Structured page parsing data:
== Segment start ==
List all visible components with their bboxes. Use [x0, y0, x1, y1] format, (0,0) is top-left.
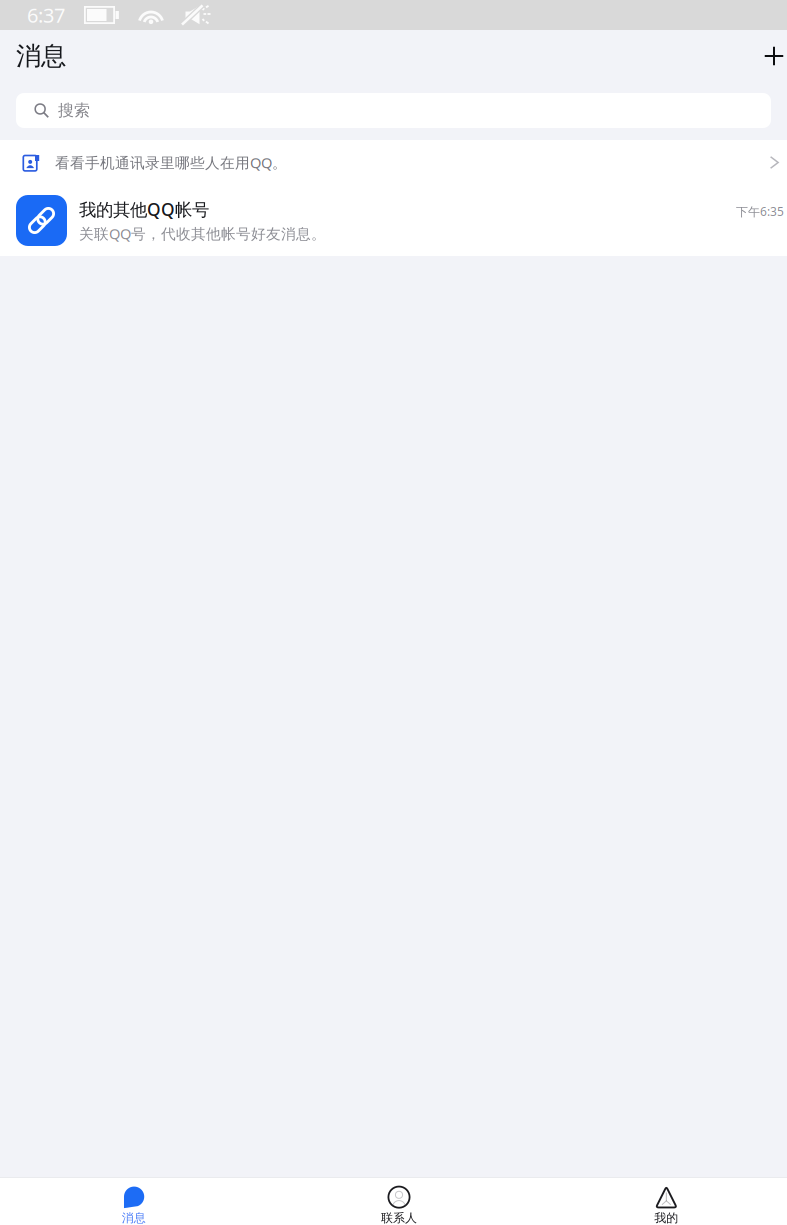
staticText: 消息 [122, 1211, 146, 1225]
staticText: 消息 [16, 40, 66, 72]
staticText: 联系人 [381, 1211, 417, 1225]
staticText: 6:37 [27, 2, 65, 28]
button[interactable]: 消息 [0, 1178, 262, 1225]
staticText: 看看手机通讯录里哪些人在用QQ。 [55, 153, 287, 172]
button[interactable]: 新建 [752, 34, 787, 78]
staticText: 我的 [654, 1211, 678, 1225]
staticText: 搜索 [58, 101, 90, 120]
button[interactable]: 看看手机通讯录里哪些人在用QQ。 [0, 140, 787, 185]
staticText: 关联QQ号，代收其他帐号好友消息。 [79, 224, 326, 243]
button[interactable]: 搜索 [16, 93, 771, 128]
button[interactable]: 联系人 [262, 1178, 525, 1225]
staticText: 我的其他QQ帐号 [79, 198, 209, 221]
staticText: 下午6:35 [736, 204, 784, 219]
button[interactable]: 我的 [525, 1178, 787, 1225]
button[interactable]: 我的其他QQ帐号 [0, 185, 787, 256]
== Segment end ==
# REQUIRED ACTION:
From the entries above, extract every line where the word "button" appears.

# RESPONSE AREA:
button[interactable]: 消息 [0, 1178, 262, 1225]
button[interactable]: 新建 [752, 34, 787, 78]
button[interactable]: 看看手机通讯录里哪些人在用QQ。 [0, 140, 787, 185]
button[interactable]: 搜索 [16, 93, 771, 128]
button[interactable]: 联系人 [262, 1178, 525, 1225]
button[interactable]: 我的 [525, 1178, 787, 1225]
button[interactable]: 我的其他QQ帐号 [0, 185, 787, 256]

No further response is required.